In der ersten Runde hatte die Wahlbeteiligung bei 51,8 Prozent gelegen – 110.172 Augsburger hatten ihre Stimme abgegeben. Doch als es zur Stichwahl kam, war die sonst genutzte Messehalle bereits vergeben. Die Stadt brauchte dringend Platz – und die Bierzelte des Osterfestes boten eine praktische Lösung.
Amtsinhaberin Oberbürgermeisterin Eva Weber (CSU) trat dabei gegen ihren Herausforderer Florian Freund (SPD) an. Während die Wahlhelfer die Stimmen auswerteten, sorgte die festliche Atmosphäre für eine ungewöhnliche Kulisse. Zum Zeitpunkt der Bekanntgabe der Ergebnisse aus der ersten Runde lagen noch keine aktuellen Beteiligungszahlen für die Stichwahl vor.

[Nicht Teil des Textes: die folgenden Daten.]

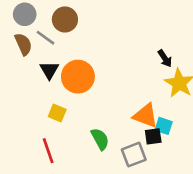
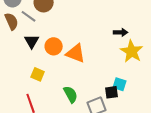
black arrow: (165, 58) -> (121, 32), turned -56
orange circle: (78, 77) -> (54, 46), size x0.7
orange triangle: (145, 116) -> (76, 53), moved

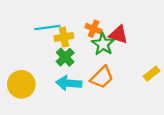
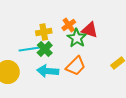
cyan line: (47, 28) -> (30, 49), moved
orange cross: (94, 29) -> (69, 25), turned 32

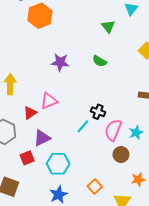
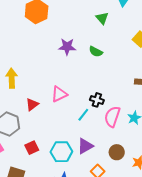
purple star: (60, 62) -> (67, 47), moved
pink triangle: (49, 101) -> (59, 94), moved
purple triangle: (42, 138) -> (85, 146), moved
brown circle: (121, 155) -> (117, 152), moved

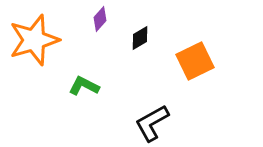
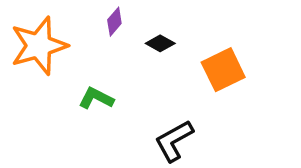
black diamond: (140, 38) -> (160, 43), turned 60

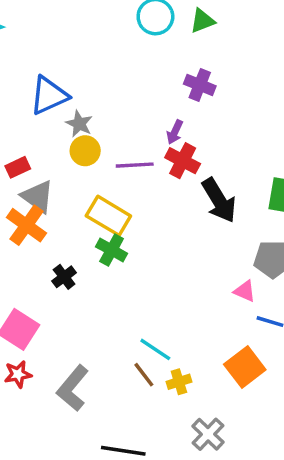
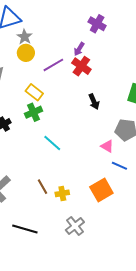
purple line: (135, 165) -> (53, 65), turned -35
black arrow: (219, 200) -> (94, 102), moved, size x0.6
yellow rectangle: (108, 216) -> (34, 92), size x0.7
green cross: (112, 250) -> (34, 112), turned 30
cyan line: (155, 349) -> (52, 143), moved

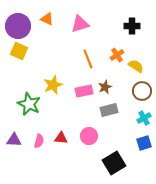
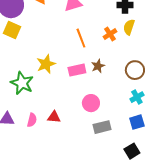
yellow semicircle: (136, 66) -> (129, 27), moved, turned -105
gray rectangle: (109, 110) -> (102, 127), moved
pink circle: (89, 136) -> (91, 103), moved
black square: (114, 163) -> (132, 151), moved, size x0.7

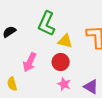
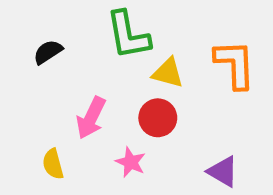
green L-shape: (47, 24) -> (128, 35), turned -35
pink star: (64, 84) -> (131, 162), moved

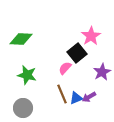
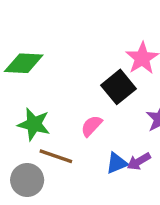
pink semicircle: (65, 68) -> (91, 126), moved
brown line: (62, 94) -> (56, 156), moved, turned -48

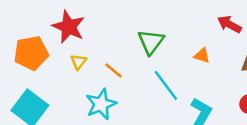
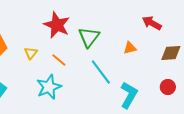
red star: (69, 27) -> (57, 25), moved
orange triangle: (202, 56) -> (130, 48), turned -32

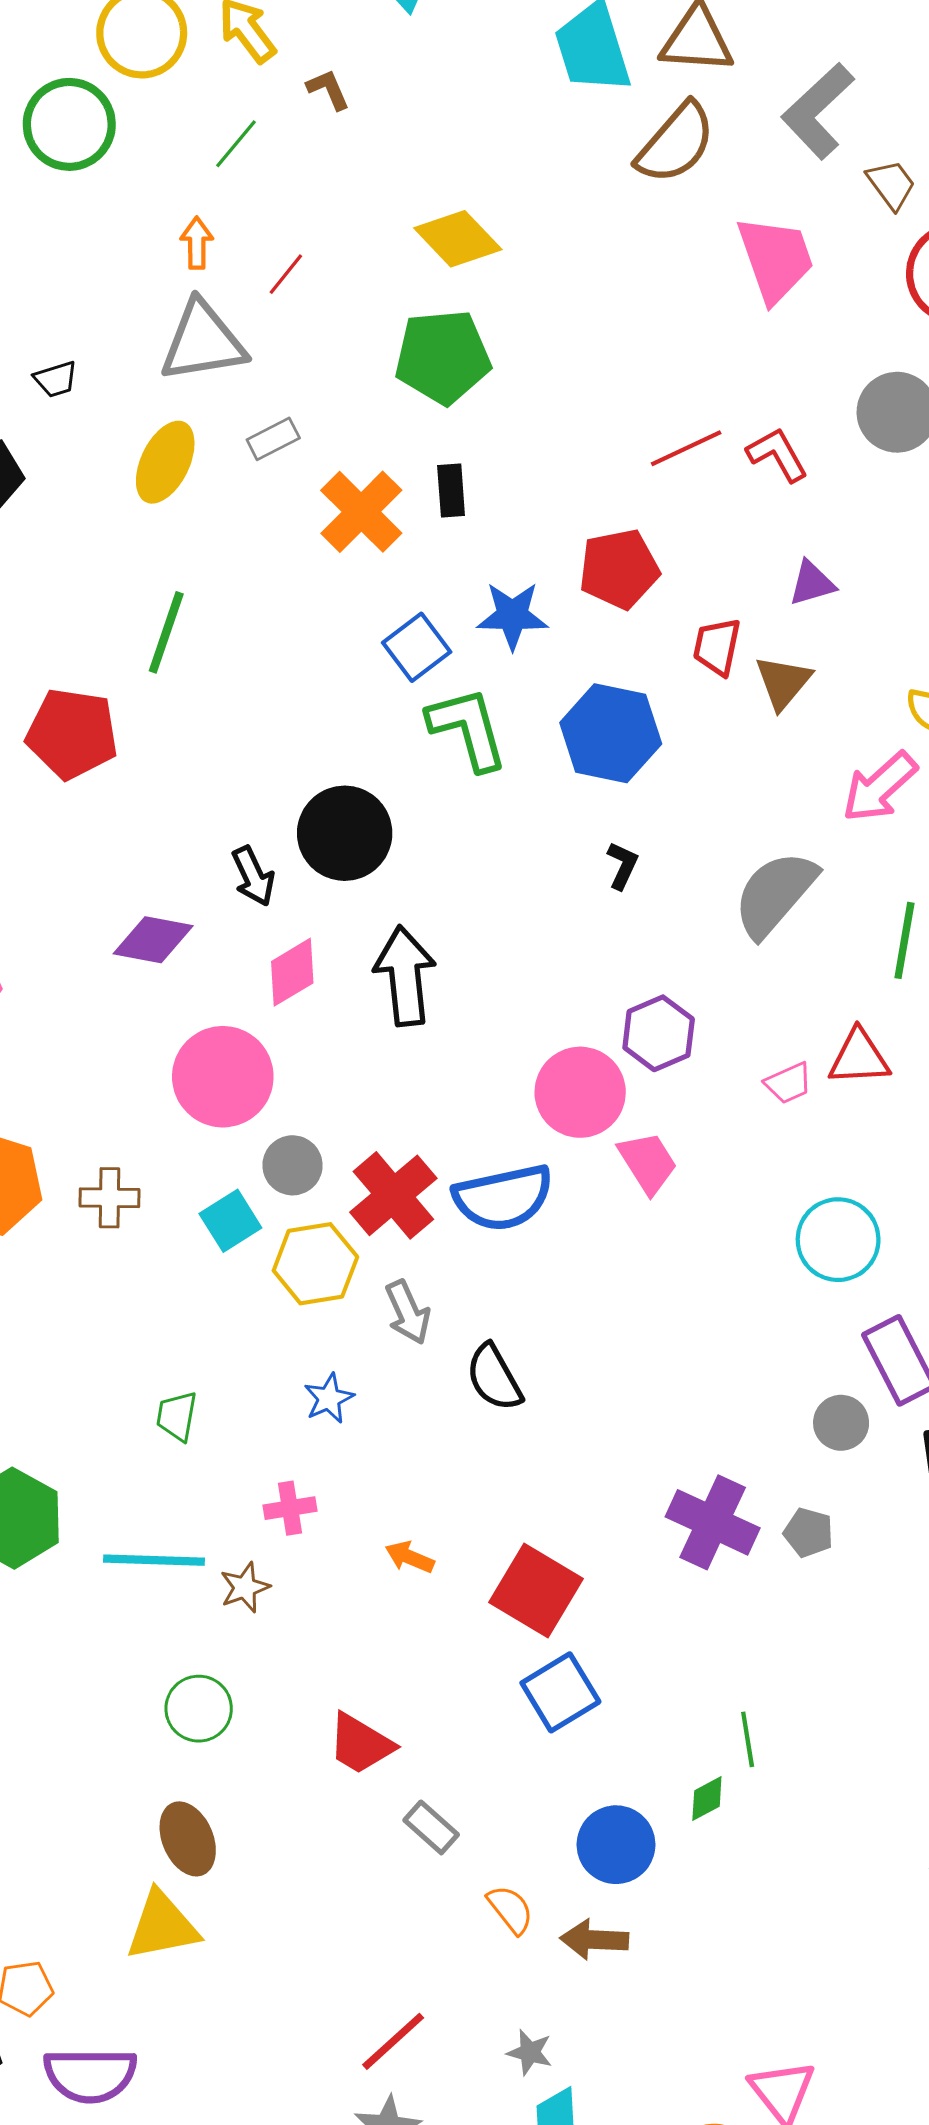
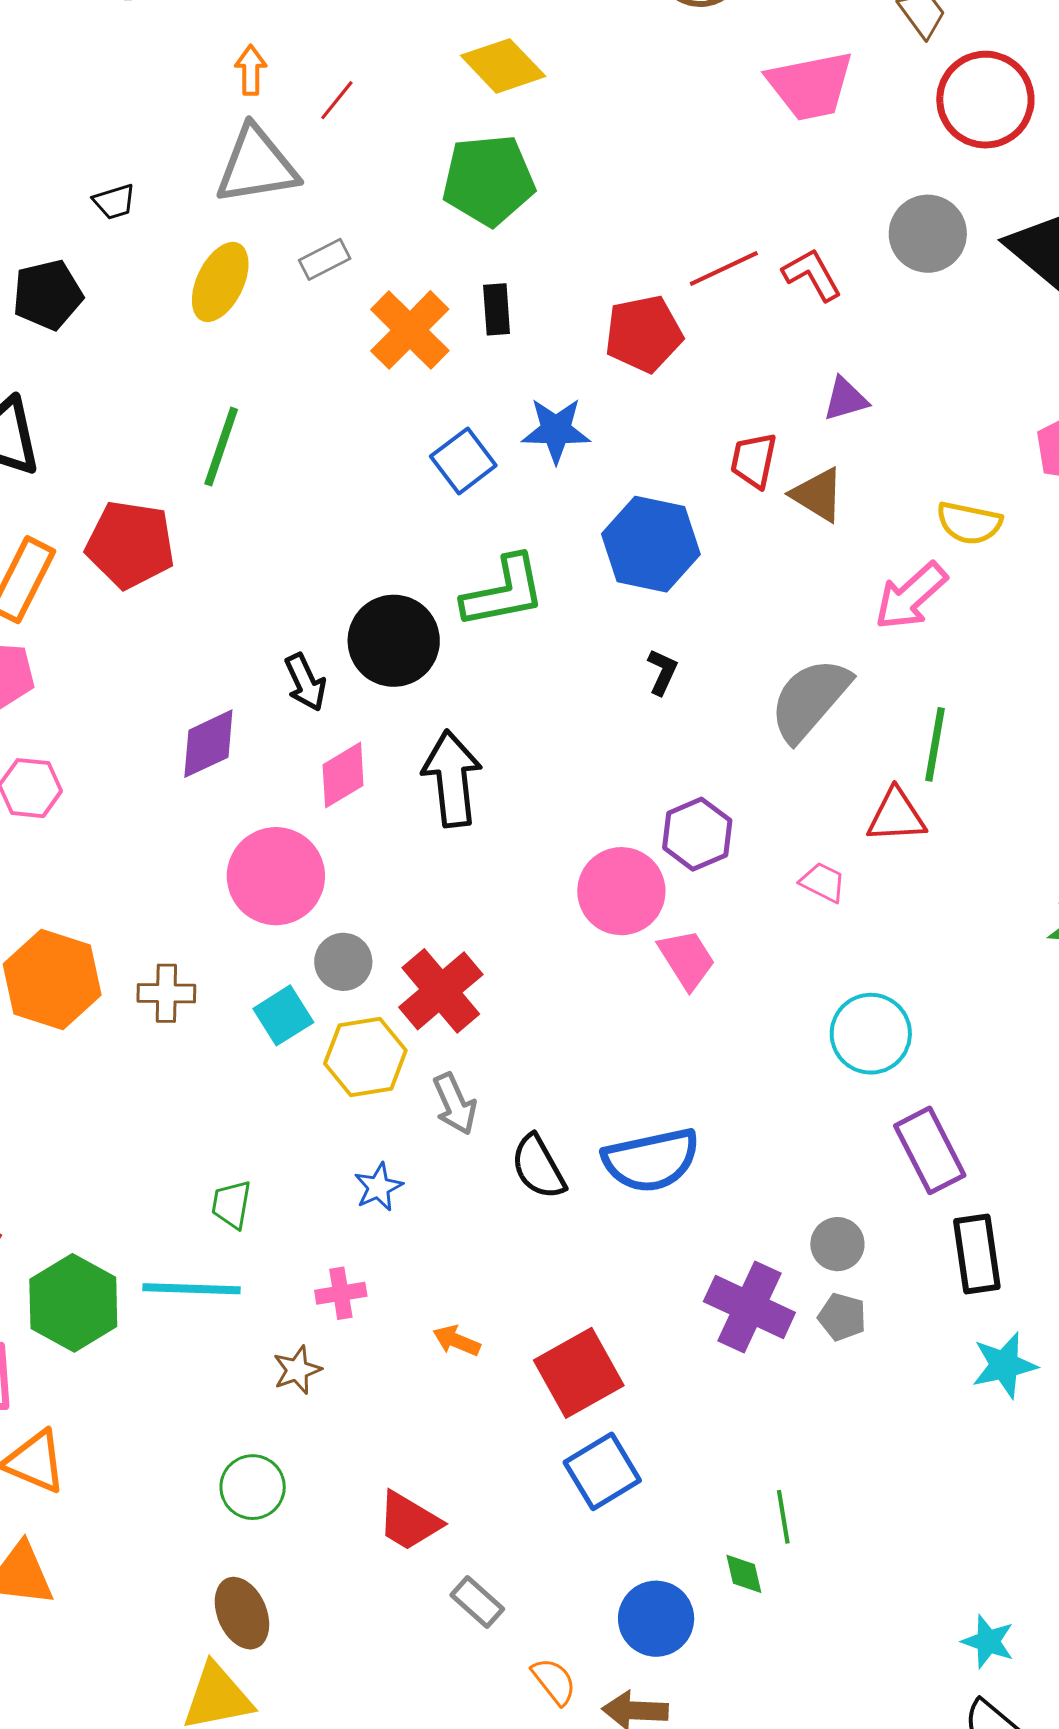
pink trapezoid: (775, 259) -> (810, 86), turned 98
red pentagon: (619, 569) -> (644, 334), moved
brown triangle: (783, 682) -> (818, 495), turned -38
green L-shape: (468, 729) -> (504, 592), moved, turned 94
purple diamond: (153, 940) -> (208, 744), turned -36
red triangle: (859, 1057) -> (896, 816), moved
pink trapezoid: (788, 1083) -> (823, 882), turned -129
blue semicircle: (503, 1198) -> (651, 1160), moved
gray circle: (841, 1423) -> (837, 1244), moved
cyan line: (154, 1560) -> (191, 1289), moved
red square: (536, 1591) -> (579, 1373), turned 30
green diamond: (707, 1798) -> (744, 1574), turned -75

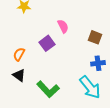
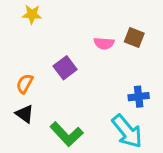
pink semicircle: (63, 26) -> (104, 43), moved, turned 120
brown square: (95, 37) -> (134, 37), moved

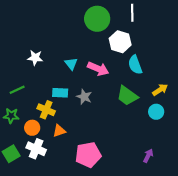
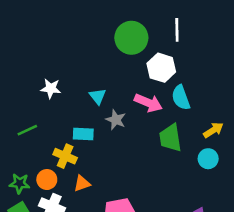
pink arrow: (98, 69) -> (148, 103), moved
green trapezoid: (127, 96) -> (170, 138), turned 45
gray star: (84, 97) -> (116, 120), moved
green star: (11, 116) -> (20, 183), moved

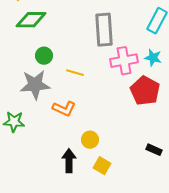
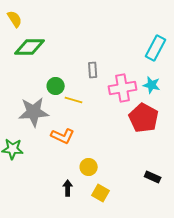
gray rectangle: (104, 30) -> (93, 70), moved, size x0.5
green circle: (44, 56) -> (56, 86), moved
black arrow: (69, 161) -> (68, 188), size x0.7

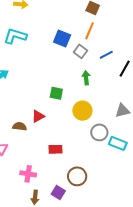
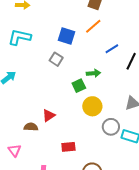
orange line: (89, 31) -> (93, 26), turned 30
gray square: (80, 51) -> (56, 59), moved
green arrow: (86, 78) -> (94, 73), turned 96
green square: (56, 93) -> (79, 86), moved, turned -32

Das Bierzelte erwies sich als pragmatische Notlösung für Augsburger Logistikproblem. Die Wahlhelfer konnten die Auszählung ohne größere Komplikationen abschließen, sodass die Stichwahl reibungslos verlief. Dank des Einfallsreichtums der Stadt blieb der Wahlprozess trotz des ungewöhnlichen Ortes im Plan.